Sometimes come dinnertime Sunday
I am still in my nightgown, the one
with the lace trim listing because
I have not mended it. Many days
I do not exercise, only
consider it, then rub my curdy
belly and lie down. Even
my poems are lazy. I use
syllabics instead of iambs,
prefer slant to the gong of full rhyme,
write briefly while others go
for pages. And yesterday,
for example, I did not work at all!
I got in my car and I drove
to factory outlet stores, purchased
stockings and panties and socks
with my father's money.

To think, in childhood I missed only
one day of school per year. I went
to ballet class four days a week
at four-forty-five and on
Saturdays, beginning always
with plie, ending with curtsy.
To think, I knew only industry,
the industry of my race
and of immigrants, the radio
tuned always to the station
that said, Line up your summer
job months in advance. Work hard
and do not shame your family,
who worked hard to give you what you have.
There is no sin but sloth.

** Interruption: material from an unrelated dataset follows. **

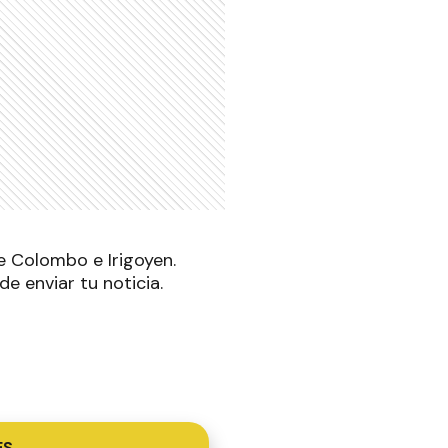
de Colombo e Irigoyen.
de enviar tu noticia.
ES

Burn
to a wick and keep moving.

I avoided sleep for years,
up at night replaying
evening news stories about
nearby jailbreaks, fat people
who ate fried chicken and woke up
dead. In sleep I am looking
for poems in the shape of open
V's of birds flying in formation,
or open arms saying, I forgive you, all.




From Body of Life by Elizabeth Alexander, published by Tia Chucha Press. Copyright © 1996 by Elizabeth Alexander.


4 comments:

mister anchovy said...

Hey, Happy New Year!

Anonymous said...

Hi! First time here. I'm working on a project about this poem and I would be more than grateful if you could share your ideas and opinions about this poem. What do you feel/ think about whle reading it? What do you think it is about? thanks in advace
Have a nice day!

Anonymous said...

Sorry, but I find this poem REALLY bad.

fitzgerald said...

Anonymous, you don't think it is bad enough to let us all know who you are. You are probably lazy and a coward too, that might be why you don't like it.